___ Extracted data
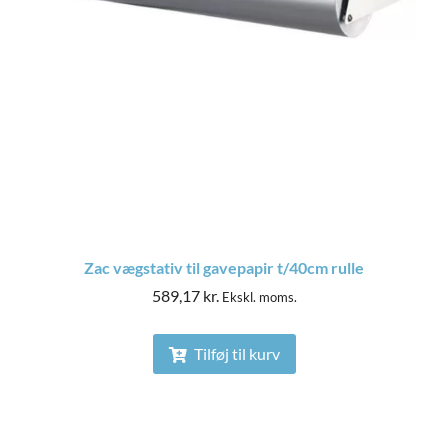
Zac vægstativ til gavepapir t/40cm rulle
589,17
kr.
Ekskl. moms.
Tilføj til kurv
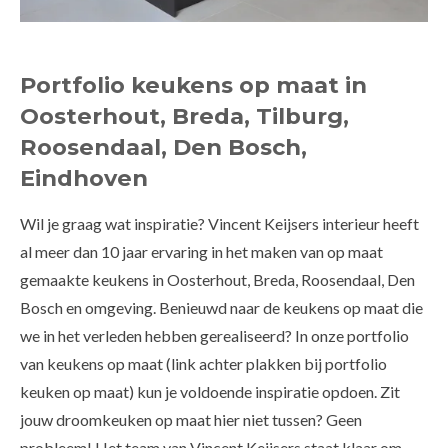
Portfolio keukens op maat in
Oosterhout, Breda, Tilburg,
Roosendaal, Den Bosch,
Eindhoven
Wil je graag wat inspiratie? Vincent Keijsers interieur heeft
al meer dan 10 jaar ervaring in het maken van op maat
gemaakte keukens in Oosterhout, Breda, Roosendaal, Den
Bosch en omgeving. Benieuwd naar de keukens op maat die
we in het verleden hebben gerealiseerd? In onze portfolio
van keukens op maat (link achter plakken bij portfolio
keuken op maat) kun je voldoende inspiratie opdoen. Zit
jouw droomkeuken op maat hier niet tussen? Geen
probleem! Het team van Vincent Keijsers staat klaar om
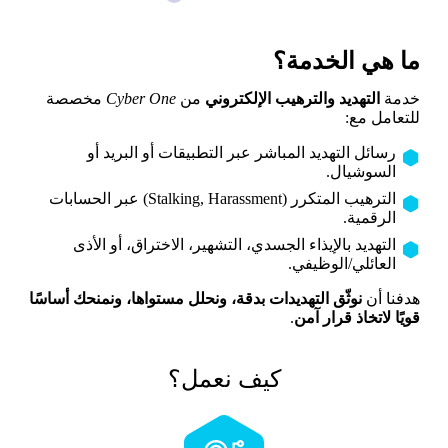
ما هي الخدمة؟
خدمة
التهديد والترهيب الإلكتروني
من
Cyber One
مخصصة
للتعامل مع:
رسائل التهديد المباشر عبر التطبيقات أو البريد أو
السوشيال.
الترهيب المتكرر (Stalking, Harassment) عبر الحسابات
الرقمية.
التهديد بالإيذاء الجسدي، التشهير، الاختراق، أو الأذى
العائلي/الوظيفي.
هدفنا أن
نوثّق التهديدات بدقة، ونحلل مستواها، ونمنحك أساسًا
قويًا لاتخاذ قرار آمن
.
كيف نعمل؟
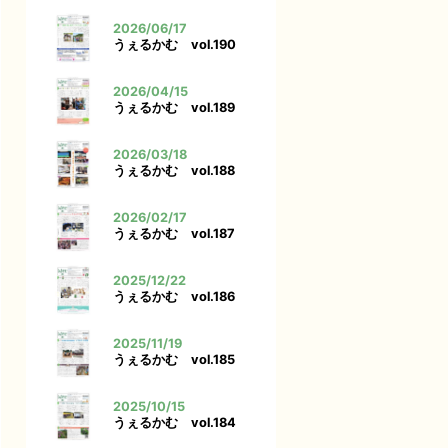
2026/06/17
うぇるかむ vol.190
2026/04/15
うぇるかむ vol.189
2026/03/18
うぇるかむ vol.188
2026/02/17
うぇるかむ vol.187
2025/12/22
うぇるかむ vol.186
2025/11/19
うぇるかむ vol.185
2025/10/15
うぇるかむ vol.184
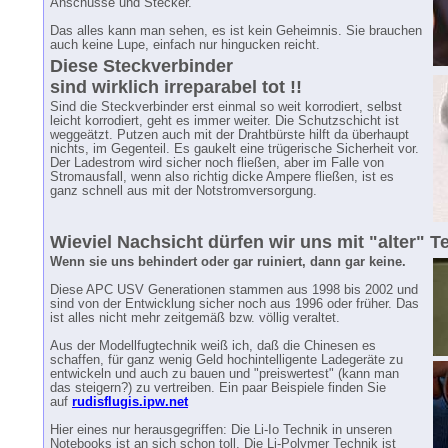
Anschüsse und Stecker.
Das alles kann man sehen, es ist kein Geheimnis. Sie brauchen
auch keine Lupe, einfach nur hingucken reicht.
Diese Steckverbinder
sind wirklich irreparabel tot !!
Sind die Steckverbinder erst einmal so weit korrodiert, selbst
leicht korrodiert, geht es immer weiter. Die Schutzschicht ist
weggeätzt. Putzen auch mit der Drahtbürste hilft da überhaupt
nichts, im Gegenteil. Es gaukelt eine trügerische Sicherheit vor.
Der Ladestrom wird sicher noch fließen, aber im Falle von
Stromausfall, wenn also richtig dicke Ampere fließen, ist es
ganz schnell aus mit der Notstromversorgung.
Wieviel Nachsicht dürfen wir uns mit "alter" Te
Wenn sie uns behindert oder gar ruiniert, dann gar keine.
Diese APC USV Generationen stammen aus 1998 bis 2002 und
sind von der Entwicklung sicher noch aus 1996 oder früher. Das
ist alles nicht mehr zeitgemäß bzw. völlig veraltet.
Aus der Modellfugtechnik weiß ich, daß die Chinesen es
schaffen, für ganz wenig Geld hochintelligente Ladegeräte zu
entwickeln und auch zu bauen und "preiswertest" (kann man
das steigern?) zu vertreiben. Ein paar Beispiele finden Sie
auf
rudisflugis.ipw.net
Hier eines nur herausgegriffen: Die Li-Io Technik in unseren
Notebooks ist an sich schon toll. Die Li-Polymer Technik ist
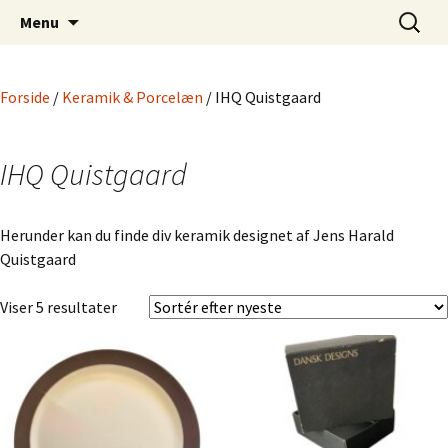
Dansk Design fra 1940 til 1980
Hop
Søg
Retro-Shoppen.DK
Menu
til
efter:
indhold
Forside
/
Keramik & Porcelæn
/ IHQ Quistgaard
IHQ Quistgaard
Herunder kan du finde div keramik designet af Jens Harald
Quistgaard
Sorteret
Viser 5 resultater
efter
seneste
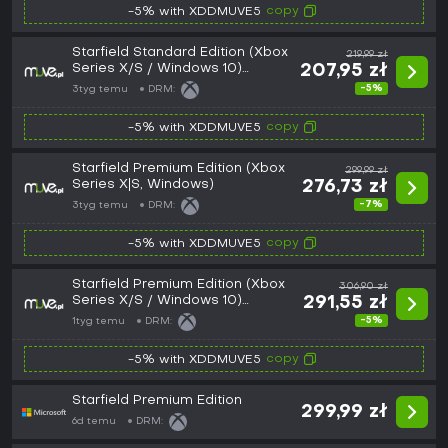
copy
-5% with XDDMUVE5
Starfield Standard Edition (Xbox
219,99 zł
Series X/S / Windows 10)
207,95 zł
(Europe)
-5%
3tyg temu
DRM:
copy
-5% with XDDMUVE5
Starfield Premium Edition (Xbox
299,99 zł
Series X|S, Windows)
276,73 zł
-7%
3tyg temu
DRM:
copy
-5% with XDDMUVE5
Starfield Premium Edition (Xbox
306,90 zł
Series X/S / Windows 10)
291,55 zł
(Europe)
-5%
1tyg temu
DRM:
copy
-5% with XDDMUVE5
Starfield Premium Edition
299,99 zł
6d temu
DRM:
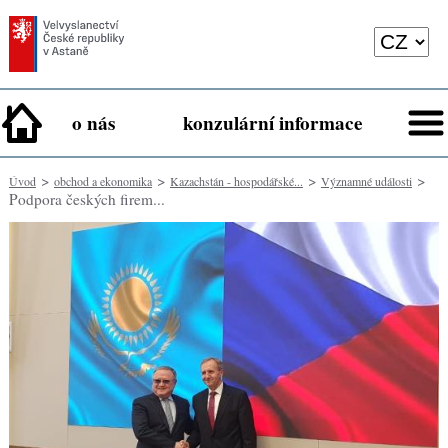
o nás
konzulární informace
>
>
>
>
Úvod
obchod a ekonomika
Kazachstán - hospodářské...
Významné události
Podpora českých firem...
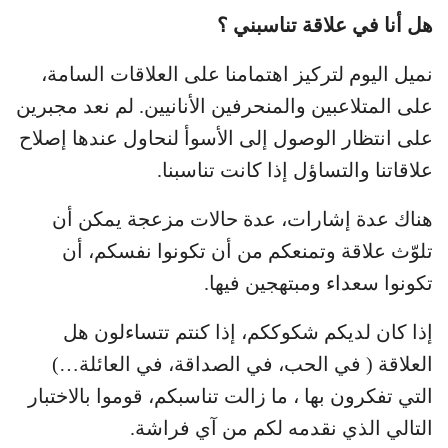
هل أنا في علاقة تناسبني ؟
نميل اليوم لتركيز اهتمامنا على العلاقات السامة،
على المتلاعبين والمنحرفين الأنانيين. لم نعد مجبرين
على انتظار الوصول إلى الأسوأ لنحاول عندها إصلاح
علاقاتنا والتساؤل إذا كانت تناسبنا.
هناك عدة إشارات، عدة حالات مزعجة يمكن أن
تلوّث علاقة وتمنعكم من أن تكونوا نفسكم، أن
تكونوا سعداء ومبتهجين فيها.
إذا كان لديكم شكوككم، إذا كنتم تتساءلون هل
العلاقة ( في الحب، في الصداقة، في العائلة…)
التي تفكرون بها ، ما زالت تناسبكم، قوموا بالاختبار
التالي الذي نقدمه لكم من آي فراشة.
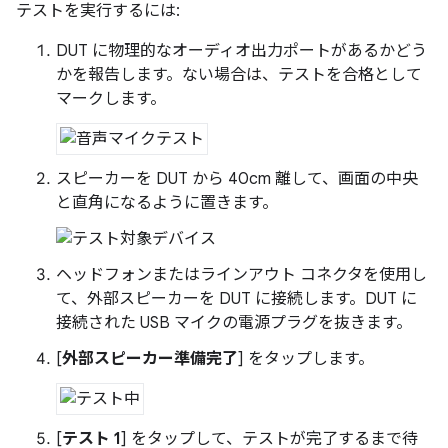
テストを実行するには:
DUT に物理的なオーディオ出力ポートがあるかどう
かを報告します。ない場合は、テストを合格として
マークします。
スピーカーを DUT から 40cm 離して、画面の中央
と直角になるように置きます。
ヘッドフォンまたはラインアウト コネクタを使用し
て、外部スピーカーを DUT に接続します。DUT に
接続された USB マイクの電源プラグを抜きます。
[
外部スピーカー準備完了
] をタップします。
[
テスト 1
] をタップして、テストが完了するまで待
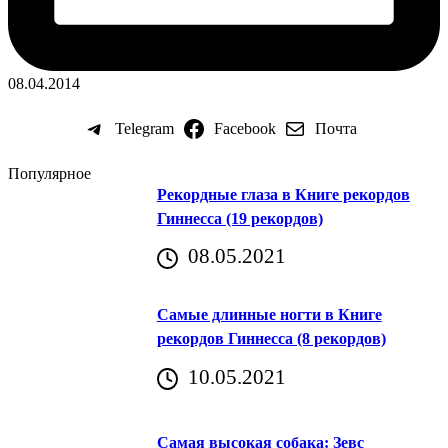
08.04.2014
Telegram
Facebook
Почта
Популярное
Рекордные глаза в Книге рекордов
Гиннесса (19 рекордов)
08.05.2021
Самые длинные ногти в Книге
рекордов Гиннесса (8 рекордов)
10.05.2021
Самая высокая собака: Зевс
______
**Brief:** All of the entries must be reproduced exactly, apart from the pictures, which are to be dropped.

**Answer box:**
Zac vægstativ til gavepapir t/40cm rulle
589,17
kr.
Ekskl. moms.
Tilføj til kurv
Portfolio keukens op maat in
Oosterhout, Breda, Tilburg,
Roosendaal, Den Bosch,
Eindhoven
Wil je graag wat inspiratie? Vincent Keijsers interieur heeft
al meer dan 10 jaar ervaring in het maken van op maat
gemaakte keukens in Oosterhout, Breda, Roosendaal, Den
Bosch en omgeving. Benieuwd naar de keukens op maat die
we in het verleden hebben gerealiseerd? In onze portfolio
van keukens op maat (link achter plakken bij portfolio
keuken op maat) kun je voldoende inspiratie opdoen. Zit
jouw droomkeuken op maat hier niet tussen? Geen
probleem! Het team van Vincent Keijsers staat klaar om
ما هي الخدمة؟
خدمة
التهديد والترهيب الإلكتروني
من
Cyber One
مخصصة
للتعامل مع:
رسائل التهديد المباشر عبر التطبيقات أو البريد أو
السوشيال.
الترهيب المتكرر (Stalking, Harassment) عبر الحسابات
الرقمية.
التهديد بالإيذاء الجسدي، التشهير، الاختراق، أو الأذى
العائلي/الوظيفي.
هدفنا أن
نوثّق التهديدات بدقة، ونحلل مستواها، ونمنحك أساسًا
قويًا لاتخاذ قرار آمن
.
كيف نعمل؟
2026/06/17
うぇるかむ vol.190
2026/04/15
うぇるかむ vol.189
2026/03/18
うぇるかむ vol.188
2026/02/17
うぇるかむ vol.187
2025/12/22
うぇるかむ vol.186
2025/11/19
うぇるかむ vol.185
2025/10/15
うぇるかむ vol.184
Anschüsse und Stecker.
Das alles kann man sehen, es ist kein Geheimnis. Sie brauchen
auch keine Lupe, einfach nur hingucken reicht.
Diese Steckverbinder
sind wirklich irreparabel tot !!
Sind die Steckverbinder erst einmal so weit korrodiert, selbst
leicht korrodiert, geht es immer weiter. Die Schutzschicht ist
weggeätzt. Putzen auch mit der Drahtbürste hilft da überhaupt
nichts, im Gegenteil. Es gaukelt eine trügerische Sicherheit vor.
Der Ladestrom wird sicher noch fließen, aber im Falle von
Stromausfall, wenn also richtig dicke Ampere fließen, ist es
ganz schnell aus mit der Notstromversorgung.
Wieviel Nachsicht dürfen wir uns mit "alter" Te
Wenn sie uns behindert oder gar ruiniert, dann gar keine.
Diese APC USV Generationen stammen aus 1998 bis 2002 und
sind von der Entwicklung sicher noch aus 1996 oder früher. Das
ist alles nicht mehr zeitgemäß bzw. völlig veraltet.
Aus der Modellfugtechnik weiß ich, daß die Chinesen es
schaffen, für ganz wenig Geld hochintelligente Ladegeräte zu
entwickeln und auch zu bauen und "preiswertest" (kann man
das steigern?) zu vertreiben. Ein paar Beispiele finden Sie
auf
rudisflugis.ipw.net
Hier eines nur herausgegriffen: Die Li-Io Technik in unseren
Notebooks ist an sich schon toll. Die Li-Polymer Technik ist
Dansk Design fra 1940 til 1980
Hop
Søg
Retro-Shoppen.DK
Menu
til
efter:
indhold
Forside
/
Keramik & Porcelæn
/ IHQ Quistgaard
IHQ Quistgaard
Herunder kan du finde div keramik designet af Jens Harald
Quistgaard
Sorteret
Viser 5 resultater
efter
seneste
copy
-5% with XDDMUVE5
Starfield Standard Edition (Xbox
219,99 zł
Series X/S / Windows 10)
207,95 zł
(Europe)
-5%
3tyg temu
DRM:
copy
-5% with XDDMUVE5
Starfield Premium Edition (Xbox
299,99 zł
Series X|S, Windows)
276,73 zł
-7%
3tyg temu
DRM:
copy
-5% with XDDMUVE5
Starfield Premium Edition (Xbox
306,90 zł
Series X/S / Windows 10)
291,55 zł
(Europe)
-5%
1tyg temu
DRM:
copy
-5% with XDDMUVE5
Starfield Premium Edition
299,99 zł
6d temu
DRM:
o nás
konzulární informace
>
>
>
>
Úvod
obchod a ekonomika
Kazachstán - hospodářské...
Významné události
Podpora českých firem...
هل أنا في علاقة تناسبني ؟
نميل اليوم لتركيز اهتمامنا على العلاقات السامة،
على المتلاعبين والمنحرفين الأنانيين. لم نعد مجبرين
على انتظار الوصول إلى الأسوأ لنحاول عندها إصلاح
علاقاتنا والتساؤل إذا كانت تناسبنا.
هناك عدة إشارات، عدة حالات مزعجة يمكن أن
تلوّث علاقة وتمنعكم من أن تكونوا نفسكم، أن
تكونوا سعداء ومبتهجين فيها.
إذا كان لديكم شكوككم، إذا كنتم تتساءلون هل
العلاقة ( في الحب، في الصداقة، في العائلة…)
التي تفكرون بها ، ما زالت تناسبكم، قوموا بالاختبار
التالي الذي نقدمه لكم من آي فراشة.
テストを実行するには:
DUT に物理的なオーディオ出力ポートがあるかどう
かを報告します。ない場合は、テストを合格として
マークします。
スピーカーを DUT から 40cm 離して、画面の中央
と直角になるように置きます。
ヘッドフォンまたはラインアウト コネクタを使用し
て、外部スピーカーを DUT に接続します。DUT に
接続された USB マイクの電源プラグを抜きます。
[
外部スピーカー準備完了
] をタップします。
[
テスト 1
] をタップして、テストが完了するまで待
08.04.2014
Telegram
Facebook
Почта
Популярное
Рекордные глаза в Книге рекордов
Гиннесса (19 рекордов)
08.05.2021
Самые длинные ногти в Книге
рекордов Гиннесса (8 рекордов)
10.05.2021
Самая высокая собака: Зевс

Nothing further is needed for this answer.